Nous avons vu plus haut que Open AI avait 20 jours pour fournir les garanties nécessaires pour apaiser les craintes italiennes (ou du BEUC), mais ici encore, le scoop du jour est qu’en cas de non réaction (ou de solutions), l’entreprise risque de se prendre une amende de… 20 millions d’euros.
Allez quand même donc chercher la faille dans cette histoire :
Le produit phare – révolutionnaire – d’une entreprise est interdit sur le territoire italien, donc en gros, c’est comme une station de radio qui ne peut plus émettre. La structure à un temps réduit pour résoudre les problèmes évoqués. Si elle trouve une solution, elle est réhabilitée.
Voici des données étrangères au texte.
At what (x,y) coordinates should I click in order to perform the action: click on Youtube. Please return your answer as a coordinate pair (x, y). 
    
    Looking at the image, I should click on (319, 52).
Si pas, devra-t-elle payer 20 millions d’euros, tout en étant interdite, proscrite ou autres choses ?
A noter que cette somme représente bien plus que le bénéfice, généré par cette modeste structure – américaine – depuis sa création. Ce qui est clair, c’est que l’on doit déplorer que les investissement récoltés par Open AI (venant notamment de Microsoft) doivent passer par des organisations officielles plutôt que dans la recherche et le développement de modèles qui pourraient améliorer considérablement la vie du citoyen lambda.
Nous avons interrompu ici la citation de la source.